Abdominal entry through a subumbilical midline incision was employed; two litres of haemoperitoneum and tortuous vessels over the gravid uterus were encountered; on further exploration bicornuate uterus was noted intraoperatively (Figure 2).
The traditional Kerr uterine incision was made and baby delivered (fresh stillbirth). Placental tissue was adherent to entire myometrium all the way to serosa, with areas of active haemorrhage at point of attachment. Attempted removal left a large defect that was actively bleeding (Figure 3).
Upon further evaluation a decision to perform unilateral caesarean hemihysterectomy was made due to active on going haemorrhage at the point of placental attachment.
Bilateral ovarian preservation was carried out successfully; the uterine vessels on the ipsilateral side were skeletonized and ligated achieving haemostasis. The ureters were identified from the level of the pelvic brim and followed along their entire length to the bladder to rule out any possible urinary tract abnormalities that occasionally coexist with Müllerian anomalies.
Lavage was done and abdomen closed in layers.
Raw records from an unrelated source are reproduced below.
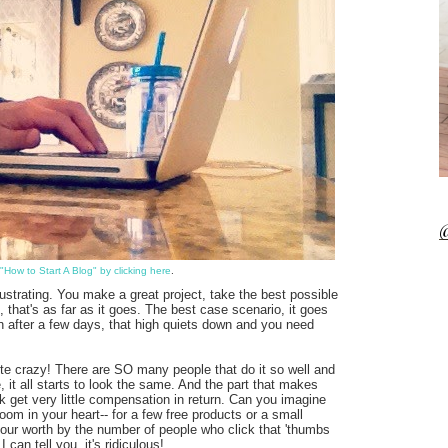
@
"How to Start A Blog" by clicking here
.
ustrating. You make a great project, take the best possible
that's as far as it goes. The best case scenario, it goes
ven after a few days, that high quiets down and you need
quite crazy! There are SO many people that do it so well and
 it all starts to look the same. And the part that makes
k get very little compensation in return. Can you imagine
om in your heart-- for a few free products or a small
our worth by the number of people who click that 'thumbs
can tell you, it's ridiculous!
She received 4 units of whole blood and recovered without complications.
3. Discussion
This rare occurrence is presented with most of the possible acute emergencies in obstetrics right from early pregnancy to delivery. Bicornuate uterus may not be the commonest differential diagnosis one would be looking for in a gynaecologic clinic especially when there has not been any antecedent infertility, miscarriage, menstrual irregularity, or abnormal uterine bleeding history as in our case.
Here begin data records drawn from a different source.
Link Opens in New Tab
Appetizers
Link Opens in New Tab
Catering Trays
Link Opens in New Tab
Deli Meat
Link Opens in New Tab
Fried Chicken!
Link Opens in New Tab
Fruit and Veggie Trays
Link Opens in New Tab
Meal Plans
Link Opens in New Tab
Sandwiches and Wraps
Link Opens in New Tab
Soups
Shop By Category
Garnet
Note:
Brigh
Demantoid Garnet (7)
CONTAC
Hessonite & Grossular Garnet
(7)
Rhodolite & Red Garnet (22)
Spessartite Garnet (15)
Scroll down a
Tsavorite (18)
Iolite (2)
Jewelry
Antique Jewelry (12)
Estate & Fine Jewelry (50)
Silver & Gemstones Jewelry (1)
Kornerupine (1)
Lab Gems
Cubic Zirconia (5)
Bicornuate uterus may present with menstrual abnormalities or miscarriages or may be asymptomatic only to be diagnosed retrospectively. This may be during management for miscarriages, caesarean delivery, or hysteroscopy or following hysterosalpingography for fertility workup [5]. It may rarely be misdiagnosed for ectopic pregnancy as the pregnant horn may sonographically resemble an ectopic with the attendant nonpregnant uterus. Judicious approach at laparotomy and laparoscopy is required during surgical intervention for suspected ectopic pregnancies. Possible risks during surgical intervention may include inadvertent hemihysterectomy for a pregnancy that would otherwise have grown to viability [6]. This patient had a negative laparotomy for ectopic pregnancy and was fortunate the pregnancy was not interfered with as both tubes were grossly normal with no intraperitoneal haemorrhage noted. She was reviewed at 20 weeks with a scan showing a live intrauterine pregnancy and hence followed up as per the normal routine pregnancy schedule.
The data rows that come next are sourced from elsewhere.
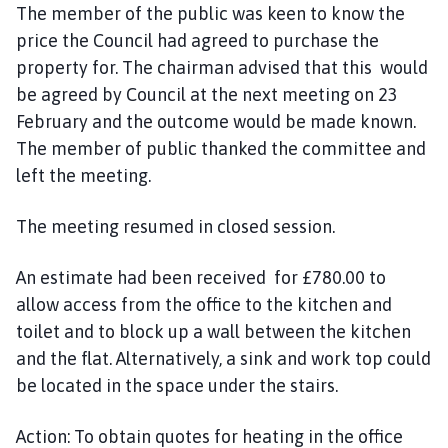
The member of the public was keen to know the
price the Council had agreed to purchase the
property for. The chairman advised that this would
be agreed by Council at the next meeting on 23
February and the outcome would be made known.
The
member of public thanked the committee and
left the meeting.
The meeting resumed in closed session.
An estimate had been received for £780.00 to
allow access from the office to the kitchen and
toilet and to block up a wall between the kitchen
and the flat.
Alternatively, a sink and work top could
be located in the space under the stairs.
Action:
To obtain quotes for heating in the office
She was admitted in late third trimester with severe abdominal pains and was haemodynamically unstable necessitating emergency caesarean section where a placenta percreta was encountered. There is no strong evidence for placental assessment screening due to paucity of cases to conduct large studies; however there are cases of placental accreta and hemihysterectomy encountered intraoperatively in bicornuate uterus [7]. A colour flow Doppler ultrasound or MRI of placenta would be helpful in establishing whether abnormal placentation exists for better planning of delivery and consenting processes whereby hemihysterectomy is discussed prior to delivery.
4. Conclusions
A gravid horn of a bicornuate uterus may rarely be misdiagnosed for an ectopic pregnancy in early pregnancy; however endometrial lining continuity is of paramount to assess and rule out other forms of Müllerian dysgenesis sonographically. Postpartum haemorrhage due to placenta percreta is ultimately managed by caesarean hysterectomy.
Consent
The patient gave written informed consent for the material to be published.
Conflicts of Interest
The authors declare no conflicts of interest.
Authors’ Contributions
Mandeep Sura clerked patient, assisted in surgery, and reviewed the manuscript. Sammy Ngichabe performed surgery, initial write-up, literature review, manuscript review, and final submission.